138 S.Ct. 2274 (2018)


D provides credit-card services to both merchants and cardholders. When a cardholder buys something from a merchant who accepts D credit cards, Amex D processes the transaction through its network, promptly pays the merchant, and subtracts a fee. D requires the merchant to agree to an anti-steering contractual provision that prohibits merchants from discouraging customers from using their D card after they have already entered the store and are about to buy something. By providing services to cardholders and merchants, credit-card companies bring these parties together, and therefore operate what economists call a “two-sided platform.” A two-sided platform offers different products or services to two different groups who both depend on the platform to intermediate between them. Credit card interactions are called transaction platforms. The key feature of transaction platforms is that they cannot make a sale to one side of the platform without simultaneously making a sale to the other. D competes with Visa and MasterCard by using a different business model. D earns most of its revenue from merchant fees. D’s business model focuses on cardholder spending rather than cardholder lending. To encourage cardholder spending, Amex provides better rewards than other networks. Due to its superior rewards, D tends to attract cardholders who are wealthier and spend more money. Merchants place a higher value on these cardholders, and D uses this advantage to recruit merchants. D must continually invest in its rewards program. To fund those investments, D must charge merchants higher fees than its rivals.
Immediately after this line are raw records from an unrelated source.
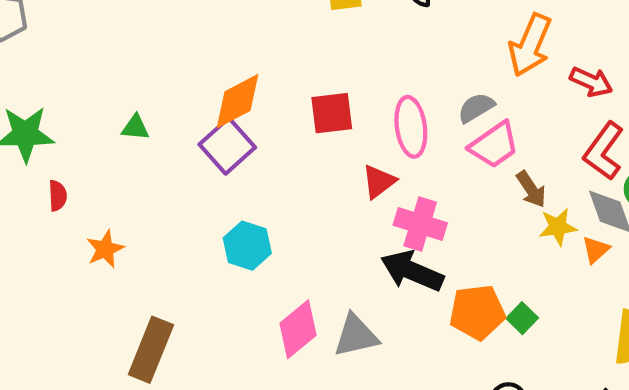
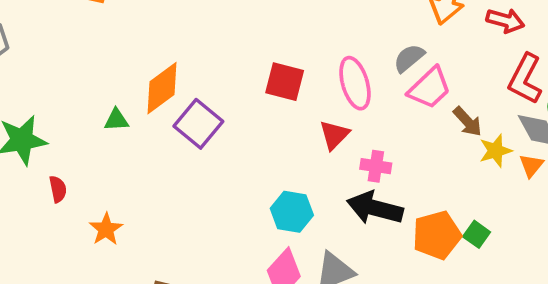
orange diamond: (238, 101) -> (162, 88), moved
red square: (332, 113) -> (285, 82), turned 30
pink cross: (420, 224) -> (376, 166), size x0.7
cyan hexagon: (247, 246) -> (292, 212), moved

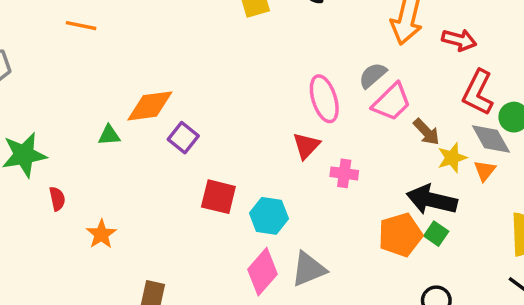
red square: (285, 82) -> (218, 197), moved
orange diamond: (162, 88) -> (150, 106), turned 30
purple square: (198, 124) -> (183, 138), size x0.7
black arrow: (375, 208) -> (432, 200), moved

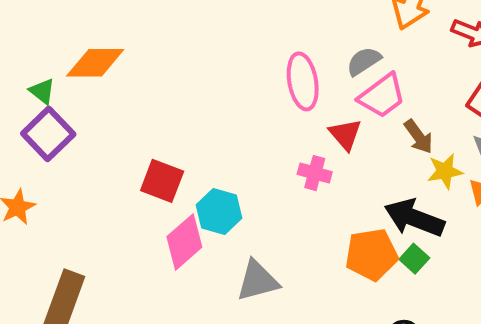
green triangle: (109, 135) -> (42, 91), turned 35
purple square: (183, 138) -> (48, 134), moved, size x1.4
red triangle: (306, 146) -> (345, 134), moved, turned -32
pink diamond: (262, 272) -> (184, 242), moved

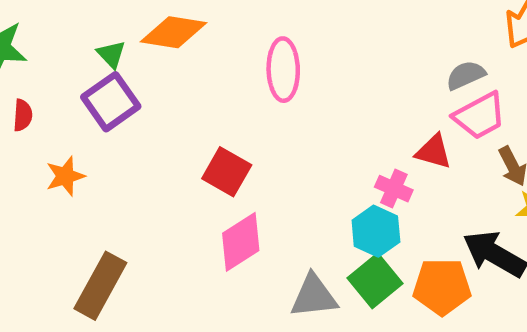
pink ellipse: (303, 81) -> (283, 70), moved
red triangle: (345, 134) -> (433, 152), turned -42
cyan hexagon: (219, 212) -> (376, 231), moved
green square: (414, 259) -> (375, 281), moved, size x1.6

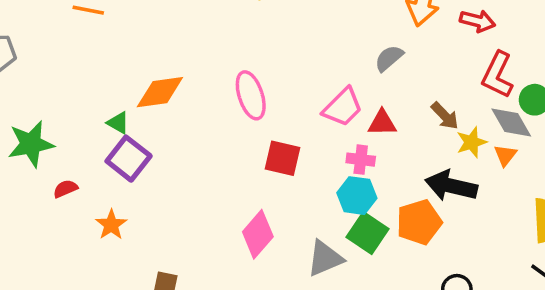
red semicircle: (23, 115) -> (65, 189), turned -100
pink trapezoid: (480, 116) -> (343, 107), moved
red square: (227, 172) -> (283, 158), moved

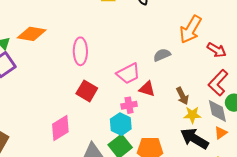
orange triangle: (505, 155) -> (221, 133), moved
pink cross: (361, 160) -> (129, 105), turned -35
black arrow: (451, 186) -> (194, 139), moved

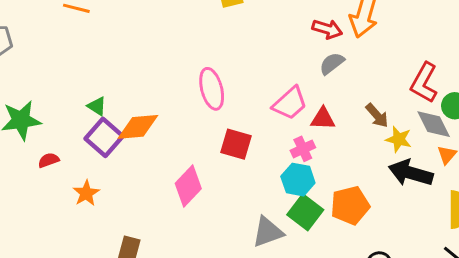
orange diamond: (32, 34) -> (138, 127), moved
red arrow: (217, 50) -> (327, 29), moved
yellow star: (192, 115) -> (399, 139), turned 30
pink diamond: (60, 128) -> (188, 186), moved

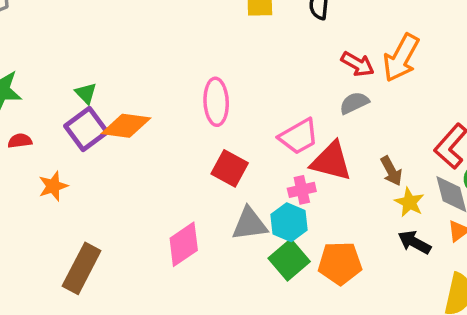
red triangle: (323, 119) -> (331, 161), size x1.5
black arrow: (411, 173) -> (414, 242), size x0.7
pink diamond: (188, 186) -> (184, 244), moved
gray triangle: (268, 232) -> (250, 224), moved

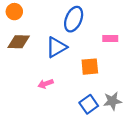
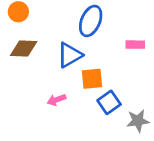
orange square: (90, 67) -> (92, 79), moved
blue square: (89, 104) -> (109, 102), moved

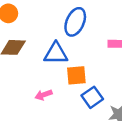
blue triangle: (70, 55) -> (56, 54), turned 30

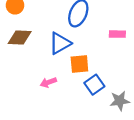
blue triangle: (56, 54) -> (60, 43), turned -30

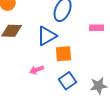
blue square: (94, 85) -> (68, 81), moved

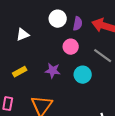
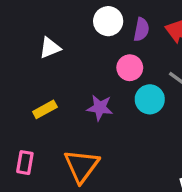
cyan circle: (83, 75) -> (150, 99), moved

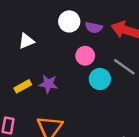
purple semicircle: (141, 29) -> (94, 28), turned 91
purple star: (100, 108) -> (48, 84), moved

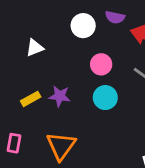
purple semicircle: (94, 28) -> (115, 17), moved
cyan circle: (100, 79) -> (105, 98), moved

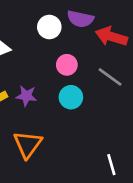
purple semicircle: (115, 17) -> (80, 19), size x1.4

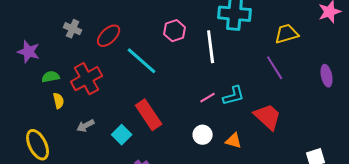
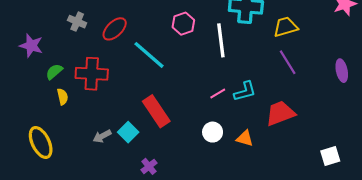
yellow trapezoid: (287, 34) -> (285, 27), moved
green semicircle: (51, 77) -> (54, 72), turned -30
red cross: (87, 79) -> (92, 74), turned 32
red trapezoid: (268, 117) -> (280, 113), turned -64
gray arrow: (86, 126) -> (102, 136), moved

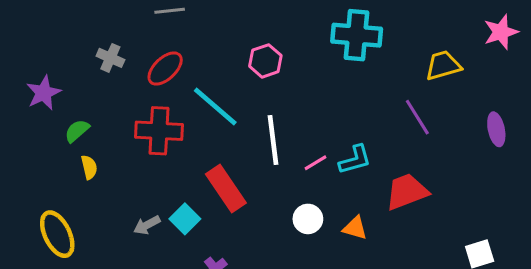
yellow trapezoid: (285, 27) -> (443, 65), moved
white line: (221, 40) -> (273, 140), moved
purple star: (31, 46) -> (44, 93), turned 30
red cross: (92, 74) -> (159, 131), moved

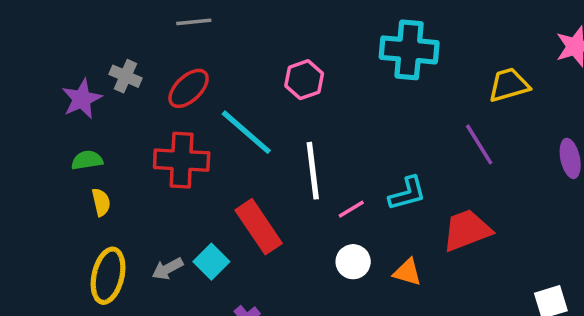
purple star: (44, 93) -> (82, 99), moved
green semicircle: (77, 131) -> (87, 160), turned 32
pink line: (316, 163) -> (351, 209), moved
yellow ellipse: (57, 234) -> (108, 276), moved, turned 39

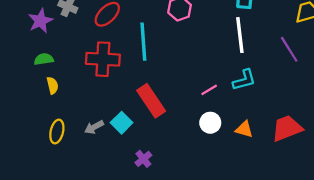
cyan line: (246, 132) -> (143, 42), turned 45
white line: (313, 171) -> (240, 35), moved
red trapezoid: (467, 230) -> (287, 128), moved
yellow ellipse: (108, 276) -> (57, 131), size x0.7

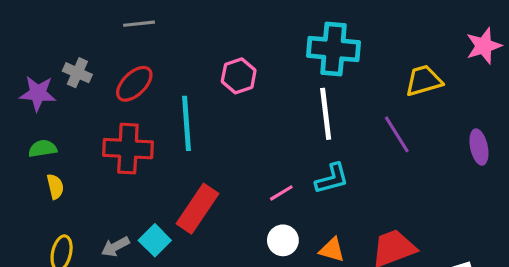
purple star: (40, 21) -> (38, 93), turned 30
red rectangle: (151, 101) -> (198, 209), turned 68

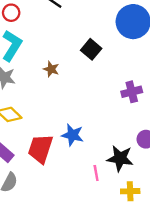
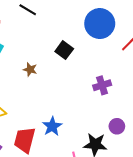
blue star: (73, 135) -> (52, 126), turned 30

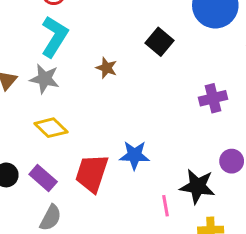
blue star: (52, 126) -> (134, 155), turned 30

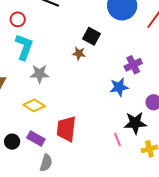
brown star: (107, 68) -> (79, 53), moved
gray star: (45, 79) -> (39, 74), moved
blue star: (134, 155) -> (119, 87), moved

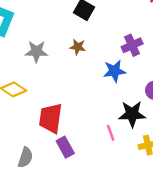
brown star: (79, 53) -> (78, 47), moved
gray star: (39, 74) -> (36, 51), moved
purple rectangle: (36, 138) -> (65, 147), moved, turned 30

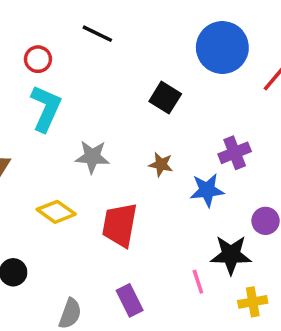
brown star: (78, 47) -> (161, 164), moved
red trapezoid: (51, 118) -> (120, 225), moved

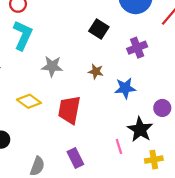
purple cross: (235, 153) -> (137, 48), moved
black star: (231, 255) -> (140, 129), turned 30

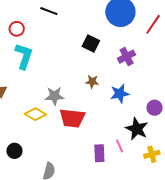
gray star: (52, 66) -> (55, 96), moved
red trapezoid: (69, 110) -> (72, 118), turned -88
purple rectangle: (75, 158) -> (99, 153), moved, turned 30

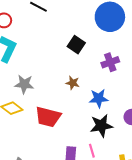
gray star: (55, 96) -> (24, 84), moved
black star: (137, 129) -> (101, 126), moved, turned 30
One way that merchants try to avoid these higher fees is by dissuading cardholders from using D at the point of sale. This practice is known as “steering.” has anti-steering provisions in its contracts with merchants. Ps sued D claiming that its anti-steering provisions violate §1 of the Sherman Act. The District Court agreed. It found that the credit-card market should be treated as two separate markets-one for merchants and one for cardholders. The District Court found that D’s anti-steering provisions are anticompetitive because they result in higher merchant fees. The Court of Appeals for the Second Circuit reversed. It concluded that the credit-card market is one market, not two. It then concluded that D’s anti-steering provisions were not anticompetitive and did not violate §1. The Supreme Court granted certiorari.